Avoid moving pods out of unschedulable status unconditionally #94009

ahg-g · 2020-08-14T16:11:14Z

Currently we unconditionally move pods out of unschedulable status when an event happens. However, we can optimize this by setting some conditions for each event to avoid unnecessarily doing that:

PV, PVC, StorageClass or CSINode add/update: move only pods with a PVC.
Service add/update: only if ServiceAffinity plugin is enabled in one of the profiles
Node add/update: test the pods against the kubelet admission logic, this include: NodeAffinity, NodeName NodePorts, NodeResources and TaintsTolerations filters.
Pod delete: keep it as is (spreading or affinity constraints must be tested, which is expensive to do)

This is necessary to avoid wasting scheduling cycles.

Related proposal: https://docs.google.com/document/d/1Dw1qPi4eryllSv0F419sKVbGXiPvSv6N_mJd6AVSg74/edit

/sig scheduling
/assign @adtac

k8s-ci-robot · 2020-08-14T16:11:15Z

@ahg-g: GitHub didn't allow me to assign the following users: adtac.

Note that only kubernetes members, repo collaborators and people who have commented on this issue/PR can be assigned. Additionally, issues/PRs can only have 10 assignees at the same time.
For more information please see the contributor guide

In response to this:

Currently we unconditionally move pods out of unschedulable status when an event happens. However, we can optimize this by setting some conditions for each event to avoid unnecessarily doing that:

PV, PVC, StorageClass or CSINode add/update: move only pods with a PVC.

Service add/update: only if ServiceAffinity plugin is enabled in one of the profiles

Node add/update: test the pods against the kubelet admission logic, this include: NodeAffinity, NodeName NodePorts, NodeResources and TaintsTolerations filters.

Pod delete: keep it as is (spreading or affinity constraints must be tested, which is expensive to do)

This is necessary to avoid wasting scheduling cycles.

Related proposal: https://docs.google.com/document/d/1Dw1qPi4eryllSv0F419sKVbGXiPvSv6N_mJd6AVSg74/edit

/sig scheduling
/assign @adtac

Instructions for interacting with me using PR comments are available here. If you have questions or suggestions related to my behavior, please file an issue against the kubernetes/test-infra repository.

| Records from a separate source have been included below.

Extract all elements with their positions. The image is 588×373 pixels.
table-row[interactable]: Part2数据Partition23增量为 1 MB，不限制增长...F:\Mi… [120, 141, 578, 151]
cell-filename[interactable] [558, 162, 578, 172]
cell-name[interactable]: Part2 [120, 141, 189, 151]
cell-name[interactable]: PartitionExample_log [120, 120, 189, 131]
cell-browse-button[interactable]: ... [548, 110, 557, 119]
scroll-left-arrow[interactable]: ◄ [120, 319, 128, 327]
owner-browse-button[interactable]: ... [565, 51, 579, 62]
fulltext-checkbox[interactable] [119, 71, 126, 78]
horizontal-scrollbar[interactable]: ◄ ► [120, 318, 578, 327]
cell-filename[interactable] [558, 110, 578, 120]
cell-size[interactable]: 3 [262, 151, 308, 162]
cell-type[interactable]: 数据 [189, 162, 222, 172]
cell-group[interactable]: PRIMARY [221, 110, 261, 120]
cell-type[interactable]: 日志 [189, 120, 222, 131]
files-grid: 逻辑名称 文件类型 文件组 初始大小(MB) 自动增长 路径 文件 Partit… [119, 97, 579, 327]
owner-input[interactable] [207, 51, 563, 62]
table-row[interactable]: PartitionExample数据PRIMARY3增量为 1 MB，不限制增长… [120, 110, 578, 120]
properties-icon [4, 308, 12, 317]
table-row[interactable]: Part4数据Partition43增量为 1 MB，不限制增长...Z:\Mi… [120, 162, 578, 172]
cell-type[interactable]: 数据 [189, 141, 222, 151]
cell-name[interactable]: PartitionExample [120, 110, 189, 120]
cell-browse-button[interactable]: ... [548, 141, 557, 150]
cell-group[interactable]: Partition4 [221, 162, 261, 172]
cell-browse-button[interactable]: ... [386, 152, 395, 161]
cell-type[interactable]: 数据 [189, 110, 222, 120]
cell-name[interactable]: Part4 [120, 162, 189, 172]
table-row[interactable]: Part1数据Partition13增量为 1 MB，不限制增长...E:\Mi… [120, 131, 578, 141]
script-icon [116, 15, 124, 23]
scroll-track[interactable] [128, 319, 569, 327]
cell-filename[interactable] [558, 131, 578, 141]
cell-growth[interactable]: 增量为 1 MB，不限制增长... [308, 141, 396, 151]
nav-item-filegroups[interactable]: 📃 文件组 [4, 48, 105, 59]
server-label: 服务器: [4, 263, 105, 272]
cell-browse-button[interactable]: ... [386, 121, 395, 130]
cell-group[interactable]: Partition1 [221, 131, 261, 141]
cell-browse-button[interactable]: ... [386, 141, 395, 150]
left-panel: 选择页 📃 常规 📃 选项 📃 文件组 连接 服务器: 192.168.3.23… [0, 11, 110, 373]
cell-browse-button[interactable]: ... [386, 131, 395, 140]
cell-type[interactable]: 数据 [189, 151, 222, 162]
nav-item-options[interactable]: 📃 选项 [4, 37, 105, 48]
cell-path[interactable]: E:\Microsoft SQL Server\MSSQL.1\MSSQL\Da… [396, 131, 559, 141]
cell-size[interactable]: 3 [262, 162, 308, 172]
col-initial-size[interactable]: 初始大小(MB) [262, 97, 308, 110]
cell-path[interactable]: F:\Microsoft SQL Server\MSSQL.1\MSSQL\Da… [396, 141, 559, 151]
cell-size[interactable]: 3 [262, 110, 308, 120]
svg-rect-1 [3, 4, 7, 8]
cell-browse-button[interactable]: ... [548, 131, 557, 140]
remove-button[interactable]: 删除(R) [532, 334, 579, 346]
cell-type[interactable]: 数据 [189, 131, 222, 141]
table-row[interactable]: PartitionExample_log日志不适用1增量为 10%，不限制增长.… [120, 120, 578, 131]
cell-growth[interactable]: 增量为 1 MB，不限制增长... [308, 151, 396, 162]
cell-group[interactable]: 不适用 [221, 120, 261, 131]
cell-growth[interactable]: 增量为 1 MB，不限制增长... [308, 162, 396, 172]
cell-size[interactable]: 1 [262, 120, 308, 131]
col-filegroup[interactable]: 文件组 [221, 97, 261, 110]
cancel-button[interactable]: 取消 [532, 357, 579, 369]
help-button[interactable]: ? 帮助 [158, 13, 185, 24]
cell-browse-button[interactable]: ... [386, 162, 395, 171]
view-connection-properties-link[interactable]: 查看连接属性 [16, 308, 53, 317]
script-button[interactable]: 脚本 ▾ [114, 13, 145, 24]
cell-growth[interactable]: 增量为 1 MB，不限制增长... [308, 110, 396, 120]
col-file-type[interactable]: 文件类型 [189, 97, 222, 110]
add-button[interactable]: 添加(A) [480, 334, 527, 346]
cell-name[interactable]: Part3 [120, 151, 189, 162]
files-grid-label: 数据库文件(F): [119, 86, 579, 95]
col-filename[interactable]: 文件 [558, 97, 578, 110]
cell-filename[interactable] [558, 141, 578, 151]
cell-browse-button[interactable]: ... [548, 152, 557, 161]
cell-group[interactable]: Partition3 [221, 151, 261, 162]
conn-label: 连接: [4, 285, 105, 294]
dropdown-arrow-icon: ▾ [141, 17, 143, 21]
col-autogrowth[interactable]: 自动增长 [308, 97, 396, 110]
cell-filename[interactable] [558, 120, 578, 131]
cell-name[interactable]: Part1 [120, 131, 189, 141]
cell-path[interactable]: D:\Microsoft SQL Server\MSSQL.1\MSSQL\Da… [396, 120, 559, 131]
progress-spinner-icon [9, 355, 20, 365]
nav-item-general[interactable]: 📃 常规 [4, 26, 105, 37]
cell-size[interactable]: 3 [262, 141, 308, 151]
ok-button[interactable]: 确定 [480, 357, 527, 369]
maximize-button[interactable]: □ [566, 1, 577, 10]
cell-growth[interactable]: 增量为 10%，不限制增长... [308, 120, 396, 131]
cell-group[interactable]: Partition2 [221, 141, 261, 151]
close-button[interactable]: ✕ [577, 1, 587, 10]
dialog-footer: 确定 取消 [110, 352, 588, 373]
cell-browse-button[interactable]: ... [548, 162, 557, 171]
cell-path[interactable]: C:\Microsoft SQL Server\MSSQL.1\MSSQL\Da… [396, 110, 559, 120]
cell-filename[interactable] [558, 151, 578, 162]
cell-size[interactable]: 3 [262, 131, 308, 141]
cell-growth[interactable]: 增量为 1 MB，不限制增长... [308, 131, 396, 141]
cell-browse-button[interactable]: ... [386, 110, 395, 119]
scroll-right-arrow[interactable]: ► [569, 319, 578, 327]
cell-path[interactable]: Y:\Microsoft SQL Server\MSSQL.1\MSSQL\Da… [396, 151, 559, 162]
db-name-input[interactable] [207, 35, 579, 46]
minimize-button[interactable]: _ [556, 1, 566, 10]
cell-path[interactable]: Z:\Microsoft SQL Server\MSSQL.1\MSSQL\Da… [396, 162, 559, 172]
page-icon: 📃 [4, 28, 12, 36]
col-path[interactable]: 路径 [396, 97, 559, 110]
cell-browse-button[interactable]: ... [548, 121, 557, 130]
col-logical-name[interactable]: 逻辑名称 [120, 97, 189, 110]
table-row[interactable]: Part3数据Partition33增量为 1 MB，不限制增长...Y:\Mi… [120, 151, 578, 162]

adtac · 2020-08-14T16:14:46Z

/assign

Huang-Wei · 2020-08-14T16:54:33Z

/cc @denkensk

I'm thinking of if we can amplify the scope: which is to say, not only enable/disable moving (all) pods, but also provides mechanics to let plugins notify the scheduler framework which particular pods should be moved.

This would benefits in @denkensk 's coscheduling implementation to move the preceding (N-1) pods back to activeQ when the Nth pod comes - which satisfies the "minAvaialbe" requirement. Moreover, this would help in getting rid of flushing
pods back to activeQ #87850.

ahg-g · 2020-08-14T17:06:11Z

The suggestion is not to enable/disable moving all pods in all events, this is only true for the Service events. For the other two, node and volumes, we will test each pod and move the ones that pass the condition.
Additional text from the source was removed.